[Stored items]

▬▬▬▬▬▬▬▬▬▬

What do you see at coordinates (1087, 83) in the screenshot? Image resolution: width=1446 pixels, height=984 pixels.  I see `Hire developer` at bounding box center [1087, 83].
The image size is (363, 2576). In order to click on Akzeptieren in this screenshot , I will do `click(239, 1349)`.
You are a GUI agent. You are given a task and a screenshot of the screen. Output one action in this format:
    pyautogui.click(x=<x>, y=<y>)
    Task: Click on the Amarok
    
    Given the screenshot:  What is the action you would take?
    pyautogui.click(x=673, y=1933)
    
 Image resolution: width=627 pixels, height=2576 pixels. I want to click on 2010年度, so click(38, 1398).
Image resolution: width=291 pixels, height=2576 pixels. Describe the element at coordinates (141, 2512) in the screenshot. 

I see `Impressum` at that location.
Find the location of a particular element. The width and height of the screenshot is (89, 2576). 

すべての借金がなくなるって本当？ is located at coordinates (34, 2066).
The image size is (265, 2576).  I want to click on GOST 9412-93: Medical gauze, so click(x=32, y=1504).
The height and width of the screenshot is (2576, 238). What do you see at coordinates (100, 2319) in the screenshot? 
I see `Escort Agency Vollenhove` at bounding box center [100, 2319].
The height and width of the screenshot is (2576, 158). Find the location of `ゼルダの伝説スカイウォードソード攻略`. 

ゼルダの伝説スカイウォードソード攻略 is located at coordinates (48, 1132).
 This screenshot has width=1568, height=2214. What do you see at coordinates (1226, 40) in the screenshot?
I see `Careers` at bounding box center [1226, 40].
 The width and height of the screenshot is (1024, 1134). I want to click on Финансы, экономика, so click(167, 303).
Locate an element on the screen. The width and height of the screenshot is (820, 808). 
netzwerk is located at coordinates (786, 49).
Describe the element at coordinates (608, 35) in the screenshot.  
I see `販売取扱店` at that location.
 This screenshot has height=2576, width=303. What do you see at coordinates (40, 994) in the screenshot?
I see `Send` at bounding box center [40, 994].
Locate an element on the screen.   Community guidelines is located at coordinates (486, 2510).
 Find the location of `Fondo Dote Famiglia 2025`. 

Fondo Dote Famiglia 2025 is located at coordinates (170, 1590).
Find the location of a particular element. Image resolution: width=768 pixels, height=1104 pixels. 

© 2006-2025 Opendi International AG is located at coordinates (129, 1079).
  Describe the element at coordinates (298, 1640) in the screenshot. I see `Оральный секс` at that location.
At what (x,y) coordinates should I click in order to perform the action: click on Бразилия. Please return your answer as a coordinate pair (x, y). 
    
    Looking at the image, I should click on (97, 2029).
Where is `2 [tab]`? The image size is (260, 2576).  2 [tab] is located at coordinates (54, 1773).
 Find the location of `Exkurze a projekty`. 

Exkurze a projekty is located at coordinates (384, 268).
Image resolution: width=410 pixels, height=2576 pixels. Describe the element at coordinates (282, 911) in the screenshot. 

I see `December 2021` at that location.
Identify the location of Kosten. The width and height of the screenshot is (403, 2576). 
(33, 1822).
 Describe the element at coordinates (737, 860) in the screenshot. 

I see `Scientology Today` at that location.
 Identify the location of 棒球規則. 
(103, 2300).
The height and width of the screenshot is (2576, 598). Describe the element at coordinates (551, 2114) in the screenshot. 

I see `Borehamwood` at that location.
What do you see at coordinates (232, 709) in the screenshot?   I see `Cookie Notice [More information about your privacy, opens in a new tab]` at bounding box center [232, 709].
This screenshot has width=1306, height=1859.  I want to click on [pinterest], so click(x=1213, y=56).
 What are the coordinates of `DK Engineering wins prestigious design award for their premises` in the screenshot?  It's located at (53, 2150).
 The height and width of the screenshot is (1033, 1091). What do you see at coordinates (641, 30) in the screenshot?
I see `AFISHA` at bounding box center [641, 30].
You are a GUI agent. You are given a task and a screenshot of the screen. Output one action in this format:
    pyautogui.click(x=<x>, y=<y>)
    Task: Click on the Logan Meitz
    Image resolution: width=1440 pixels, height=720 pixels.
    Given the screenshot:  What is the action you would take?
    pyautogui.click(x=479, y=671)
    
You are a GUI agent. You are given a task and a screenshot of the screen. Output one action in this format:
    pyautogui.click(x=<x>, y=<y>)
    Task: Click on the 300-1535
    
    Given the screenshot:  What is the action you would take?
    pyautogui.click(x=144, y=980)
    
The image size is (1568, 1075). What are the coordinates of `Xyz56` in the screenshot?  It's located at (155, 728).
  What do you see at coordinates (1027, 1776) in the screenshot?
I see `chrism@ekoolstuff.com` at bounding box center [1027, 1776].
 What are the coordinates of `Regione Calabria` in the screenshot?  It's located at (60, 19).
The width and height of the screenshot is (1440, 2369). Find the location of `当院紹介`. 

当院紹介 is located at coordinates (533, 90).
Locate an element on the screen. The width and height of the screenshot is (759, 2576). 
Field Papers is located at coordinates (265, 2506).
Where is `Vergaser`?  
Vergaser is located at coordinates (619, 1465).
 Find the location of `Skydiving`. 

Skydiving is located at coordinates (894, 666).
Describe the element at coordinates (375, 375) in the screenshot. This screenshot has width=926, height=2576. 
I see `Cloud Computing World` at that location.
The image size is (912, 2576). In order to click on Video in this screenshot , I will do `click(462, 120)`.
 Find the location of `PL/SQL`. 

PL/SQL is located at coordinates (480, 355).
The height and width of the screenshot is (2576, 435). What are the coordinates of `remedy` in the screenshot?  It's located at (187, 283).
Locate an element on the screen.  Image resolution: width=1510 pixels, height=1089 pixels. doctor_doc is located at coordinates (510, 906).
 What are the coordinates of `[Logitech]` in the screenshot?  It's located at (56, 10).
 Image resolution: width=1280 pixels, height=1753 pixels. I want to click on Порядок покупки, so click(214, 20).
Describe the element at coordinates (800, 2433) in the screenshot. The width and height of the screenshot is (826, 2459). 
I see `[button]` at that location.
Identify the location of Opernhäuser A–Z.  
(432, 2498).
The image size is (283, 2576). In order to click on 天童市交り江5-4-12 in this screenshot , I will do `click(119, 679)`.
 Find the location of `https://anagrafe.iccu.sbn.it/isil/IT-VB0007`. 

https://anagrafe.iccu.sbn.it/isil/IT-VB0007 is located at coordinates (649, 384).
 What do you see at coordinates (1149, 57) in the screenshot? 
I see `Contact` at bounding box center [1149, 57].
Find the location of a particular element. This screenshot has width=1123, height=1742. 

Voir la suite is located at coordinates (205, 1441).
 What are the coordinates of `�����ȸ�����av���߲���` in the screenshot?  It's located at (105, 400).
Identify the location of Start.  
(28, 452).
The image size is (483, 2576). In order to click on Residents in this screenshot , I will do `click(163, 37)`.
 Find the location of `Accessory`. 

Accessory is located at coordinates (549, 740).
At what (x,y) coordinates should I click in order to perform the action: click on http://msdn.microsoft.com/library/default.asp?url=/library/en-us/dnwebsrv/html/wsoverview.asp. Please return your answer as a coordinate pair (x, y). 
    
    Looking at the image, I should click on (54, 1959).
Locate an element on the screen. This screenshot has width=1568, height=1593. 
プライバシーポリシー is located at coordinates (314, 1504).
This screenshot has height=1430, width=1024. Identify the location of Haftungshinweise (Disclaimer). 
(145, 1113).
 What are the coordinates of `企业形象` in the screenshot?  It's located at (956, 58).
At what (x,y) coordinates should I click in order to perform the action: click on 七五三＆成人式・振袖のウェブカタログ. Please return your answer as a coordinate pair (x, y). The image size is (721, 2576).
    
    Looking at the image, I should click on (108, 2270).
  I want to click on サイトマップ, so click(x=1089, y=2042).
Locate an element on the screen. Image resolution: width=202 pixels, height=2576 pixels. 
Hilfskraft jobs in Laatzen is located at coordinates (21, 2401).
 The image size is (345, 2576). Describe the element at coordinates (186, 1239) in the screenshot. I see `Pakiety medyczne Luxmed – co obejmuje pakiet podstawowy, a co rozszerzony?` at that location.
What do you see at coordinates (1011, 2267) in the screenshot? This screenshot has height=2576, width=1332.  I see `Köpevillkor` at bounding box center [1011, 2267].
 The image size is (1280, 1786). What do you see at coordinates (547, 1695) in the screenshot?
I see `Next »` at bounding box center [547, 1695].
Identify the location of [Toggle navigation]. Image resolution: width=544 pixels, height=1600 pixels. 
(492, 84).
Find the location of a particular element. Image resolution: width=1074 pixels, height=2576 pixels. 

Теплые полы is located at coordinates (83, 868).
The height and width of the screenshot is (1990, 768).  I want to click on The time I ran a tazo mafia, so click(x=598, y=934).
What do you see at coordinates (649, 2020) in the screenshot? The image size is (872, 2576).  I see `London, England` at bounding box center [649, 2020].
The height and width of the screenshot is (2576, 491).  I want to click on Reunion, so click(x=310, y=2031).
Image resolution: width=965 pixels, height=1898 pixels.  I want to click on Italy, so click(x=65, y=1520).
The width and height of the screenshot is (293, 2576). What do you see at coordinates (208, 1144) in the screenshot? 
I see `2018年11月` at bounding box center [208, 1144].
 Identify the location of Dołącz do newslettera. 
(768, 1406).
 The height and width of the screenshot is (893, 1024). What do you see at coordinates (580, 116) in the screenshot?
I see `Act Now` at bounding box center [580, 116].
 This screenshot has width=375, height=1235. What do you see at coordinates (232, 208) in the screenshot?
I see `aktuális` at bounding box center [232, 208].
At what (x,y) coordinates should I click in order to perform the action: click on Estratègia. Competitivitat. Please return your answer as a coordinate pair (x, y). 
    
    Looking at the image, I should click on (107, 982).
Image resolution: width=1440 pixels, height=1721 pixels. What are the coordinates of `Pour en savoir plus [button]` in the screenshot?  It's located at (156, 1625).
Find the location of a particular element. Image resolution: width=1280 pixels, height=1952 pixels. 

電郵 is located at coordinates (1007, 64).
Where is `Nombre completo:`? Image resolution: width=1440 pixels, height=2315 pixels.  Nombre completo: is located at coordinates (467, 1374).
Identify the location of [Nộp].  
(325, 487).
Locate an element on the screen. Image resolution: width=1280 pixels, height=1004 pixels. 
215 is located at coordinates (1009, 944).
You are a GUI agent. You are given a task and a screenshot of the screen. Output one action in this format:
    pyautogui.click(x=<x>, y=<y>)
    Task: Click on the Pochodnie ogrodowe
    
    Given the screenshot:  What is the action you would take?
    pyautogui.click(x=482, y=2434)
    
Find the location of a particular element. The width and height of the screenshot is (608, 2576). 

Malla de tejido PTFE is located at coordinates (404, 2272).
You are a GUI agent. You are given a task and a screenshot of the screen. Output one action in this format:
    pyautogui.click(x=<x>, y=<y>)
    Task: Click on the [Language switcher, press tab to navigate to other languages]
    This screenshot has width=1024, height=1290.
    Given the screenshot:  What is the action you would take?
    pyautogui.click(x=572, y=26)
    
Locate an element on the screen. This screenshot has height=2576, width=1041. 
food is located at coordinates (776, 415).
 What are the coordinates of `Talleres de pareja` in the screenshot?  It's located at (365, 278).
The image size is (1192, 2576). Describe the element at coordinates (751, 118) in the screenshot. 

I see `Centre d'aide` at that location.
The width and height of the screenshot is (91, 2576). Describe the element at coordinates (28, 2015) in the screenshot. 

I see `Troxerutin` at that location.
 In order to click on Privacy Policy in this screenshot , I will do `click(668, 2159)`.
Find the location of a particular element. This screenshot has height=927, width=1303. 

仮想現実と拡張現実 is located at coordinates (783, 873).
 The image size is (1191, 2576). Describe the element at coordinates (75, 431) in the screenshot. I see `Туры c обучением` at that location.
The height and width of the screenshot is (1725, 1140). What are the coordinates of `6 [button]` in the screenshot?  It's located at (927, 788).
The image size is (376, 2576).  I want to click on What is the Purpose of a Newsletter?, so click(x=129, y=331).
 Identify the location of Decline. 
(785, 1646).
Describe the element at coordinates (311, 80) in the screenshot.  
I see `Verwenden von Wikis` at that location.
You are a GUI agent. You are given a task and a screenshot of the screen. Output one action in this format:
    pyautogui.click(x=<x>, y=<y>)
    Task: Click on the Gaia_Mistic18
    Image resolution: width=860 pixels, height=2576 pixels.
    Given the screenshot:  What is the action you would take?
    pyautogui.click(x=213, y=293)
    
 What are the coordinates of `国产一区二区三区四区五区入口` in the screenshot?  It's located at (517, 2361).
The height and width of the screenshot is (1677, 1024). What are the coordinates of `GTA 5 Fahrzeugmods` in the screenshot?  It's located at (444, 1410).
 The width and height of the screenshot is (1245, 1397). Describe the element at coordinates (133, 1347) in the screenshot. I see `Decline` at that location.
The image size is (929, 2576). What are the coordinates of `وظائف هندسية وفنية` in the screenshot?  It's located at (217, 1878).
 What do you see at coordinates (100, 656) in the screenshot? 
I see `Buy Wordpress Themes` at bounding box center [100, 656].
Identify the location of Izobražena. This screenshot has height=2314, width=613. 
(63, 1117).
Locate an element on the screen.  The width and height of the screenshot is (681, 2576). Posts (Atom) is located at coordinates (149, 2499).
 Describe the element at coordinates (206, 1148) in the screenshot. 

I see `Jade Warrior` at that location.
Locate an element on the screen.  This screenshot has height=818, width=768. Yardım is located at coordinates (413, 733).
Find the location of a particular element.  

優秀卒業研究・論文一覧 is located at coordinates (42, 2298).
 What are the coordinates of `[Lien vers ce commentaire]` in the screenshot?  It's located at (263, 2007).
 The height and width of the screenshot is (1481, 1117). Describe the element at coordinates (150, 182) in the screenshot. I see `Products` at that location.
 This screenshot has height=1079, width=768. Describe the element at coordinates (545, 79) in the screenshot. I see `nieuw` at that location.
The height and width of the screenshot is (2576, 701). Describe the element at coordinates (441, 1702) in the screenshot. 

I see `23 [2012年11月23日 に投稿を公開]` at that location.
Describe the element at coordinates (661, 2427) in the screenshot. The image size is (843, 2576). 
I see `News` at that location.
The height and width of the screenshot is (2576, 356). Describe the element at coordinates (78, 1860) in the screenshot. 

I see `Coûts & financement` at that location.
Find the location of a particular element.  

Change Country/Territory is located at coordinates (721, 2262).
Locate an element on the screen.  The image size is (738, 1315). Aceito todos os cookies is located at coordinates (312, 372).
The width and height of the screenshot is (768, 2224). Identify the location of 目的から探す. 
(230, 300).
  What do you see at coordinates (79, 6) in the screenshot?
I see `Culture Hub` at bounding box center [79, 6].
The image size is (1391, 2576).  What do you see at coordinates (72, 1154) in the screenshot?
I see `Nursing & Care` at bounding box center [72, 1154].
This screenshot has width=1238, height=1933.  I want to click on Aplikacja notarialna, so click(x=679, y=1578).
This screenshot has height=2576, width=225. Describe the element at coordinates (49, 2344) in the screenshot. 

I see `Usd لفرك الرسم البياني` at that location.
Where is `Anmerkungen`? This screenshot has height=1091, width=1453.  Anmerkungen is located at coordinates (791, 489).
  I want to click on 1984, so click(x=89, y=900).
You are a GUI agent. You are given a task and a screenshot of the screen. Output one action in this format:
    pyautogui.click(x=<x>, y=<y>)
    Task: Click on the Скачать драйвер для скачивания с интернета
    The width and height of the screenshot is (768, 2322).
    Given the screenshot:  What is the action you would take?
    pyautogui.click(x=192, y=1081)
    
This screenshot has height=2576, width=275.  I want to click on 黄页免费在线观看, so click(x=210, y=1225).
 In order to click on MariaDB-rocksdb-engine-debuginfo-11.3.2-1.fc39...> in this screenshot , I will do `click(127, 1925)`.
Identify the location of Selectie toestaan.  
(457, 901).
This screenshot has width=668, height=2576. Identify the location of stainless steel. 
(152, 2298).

▬▬▬▬▬▬▬▬▬▬

• _What the task requires_
Which lines above run from the one containing "Image resolution: width=410" down to the one containing "This screenshot has width=1306, height=1859."? Repeat exactly those, both ends included, and nothing else.

• _Completed task_
Image resolution: width=410 pixels, height=2576 pixels. Describe the element at coordinates (282, 911) in the screenshot. 

I see `December 2021` at that location.
Identify the location of Kosten. The width and height of the screenshot is (403, 2576). 
(33, 1822).
 Describe the element at coordinates (737, 860) in the screenshot. 

I see `Scientology Today` at that location.
 Identify the location of 棒球規則. 
(103, 2300).
The height and width of the screenshot is (2576, 598). Describe the element at coordinates (551, 2114) in the screenshot. 

I see `Borehamwood` at that location.
What do you see at coordinates (232, 709) in the screenshot?   I see `Cookie Notice [More information about your privacy, opens in a new tab]` at bounding box center [232, 709].
This screenshot has width=1306, height=1859.  I want to click on [pinterest], so click(x=1213, y=56).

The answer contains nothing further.